コロナ禍の景気 回復力弱く長期停滞の懸念


 新型コロナウイルスの影響によって歴史的な落ち込みとなった前期の反動で大きな数字になったが、回復力は弱く、コロナ第3波への警戒感から伸び悩みが懸念される――。

 2020年7~9月期の国内総生産(GDP)速報値が示す景気の現状である。第3次補正でのテコ入れは当然だが、成長力の底上げにつながる確かな施策が必要である。

 成長率は過去最大だが

 個人消費と輸出が伸びて前期比5・0%増、年率で21・4%増という7~9月期の実質GDP成長率は、比較可能な1980年以降で最大である。しかし大方の見方の通り、これは戦後最大のマイナス成長だった前期4~6月期(年率28・8%減)の反動という側面が強い。

 もちろん、緊急事態宣言解除後に経済活動が徐々に再開したことや、政府による1人10万円の特別定額給付金や観光需要喚起策「Go To トラベル」などがあったからだが、前期の落ち込みが大きかった分、伸び率が個人消費では前期比4・7%増と大きく出たわけである。

 7~9月期でGDPを押し上げた輸出だが、これも米国や中国向けの自動車が好調で7・0%増と伸びたことがある。ただ成長率への寄与という点では、輸入の落ち込み(9・8%減)が輸出の伸び以上に大きかったことが数字を押し上げていて、決して喜べる状態ではない。輸入の落ち込みは、国内の経済活動が活発でないことの証左でもあるからである。

 それを裏付けるのが、設備投資の弱さである。設備投資は個人消費と並ぶ内需の柱であり、成長の源になるものだが、7~9月期は3・4%減と前期(4・5%減)に続くマイナス。コロナ収束の道筋が見えない中、仕方ない面もあるが、企業マインドは冷え込んでいる。日銀短観などでは、今年度の設備投資計画が調査の度に下方修正される状況である。

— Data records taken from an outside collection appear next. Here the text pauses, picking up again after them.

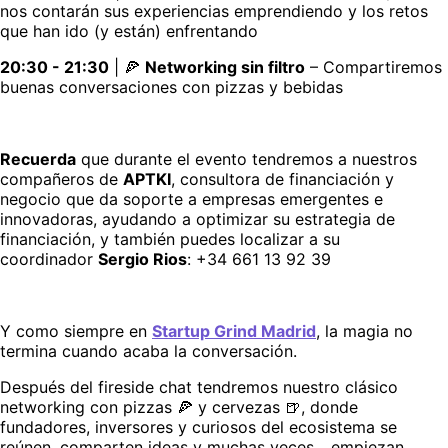
nos contarán sus experiencias emprendiendo y los retos 
que han ido (y están) enfrentando
20:30 - 21:30
 | 🍕 
Networking sin filtro
 – Compartiremos 
buenas conversaciones con pizzas y bebidas
Recuerda
 que durante el evento tendremos a nuestros 
compañeros de 
APTKI
, consultora de financiación y 
negocio que da soporte a empresas emergentes e 
innovadoras, ayudando a optimizar su estrategia de 
financiación, y también puedes localizar a su 
coordinador 
Sergio Rios
: +34 661 13 92 39
Y como siempre en 
Startup Grind Madrid
, la magia no 
termina cuando acaba la conversación.
Después del fireside chat tendremos nuestro clásico 
networking con pizzas 🍕 y cervezas 🍺, donde 
fundadores, inversores y curiosos del ecosistema se 
reúnen, comparten ideas y muchas veces... empiezan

 21・4%という高い成長率の背後にある回復力の弱さは、実質GDPの規模で見れば如実である。コロナ禍直前の20年1~3月期は526兆円だったが、4~6月期は483兆円に落ち込み、高成長の7~9月期は507兆円に回復したが、まだ5割強の戻りである。今後も順調に回復軌道をたどれば問題ないが、国内外でコロナ感染が再拡大の様相を見せている状況では見通しは明るくない。

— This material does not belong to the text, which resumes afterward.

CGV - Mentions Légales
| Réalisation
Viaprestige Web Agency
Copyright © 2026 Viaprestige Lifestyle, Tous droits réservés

 今回、高成長率の一因になった輸出は、感染者の急増で欧米で再び外出制限に踏み切る動きが出ており、急回復の持続は見込みにくい。国内でも第3波到来への警戒感が強まっており、好調だった消費も雇用・所得環境の悪化もあり先行き不透明。設備投資はなおさらである。牽引役が不在となりかねない状況なのである。

 成長力の底上げ進めよ

 菅義偉政権は経済活動と感染防止の両立を目指す立場から、第3次補正予算案を編成し追加経済対策を盛り込むが、感染再拡大のリスクの中、どこまで効果を発揮できるか予断を許さない。日本経済の成長力の底上げに結び付くデジタル化推進策などを継続的に進めていくことが必要である。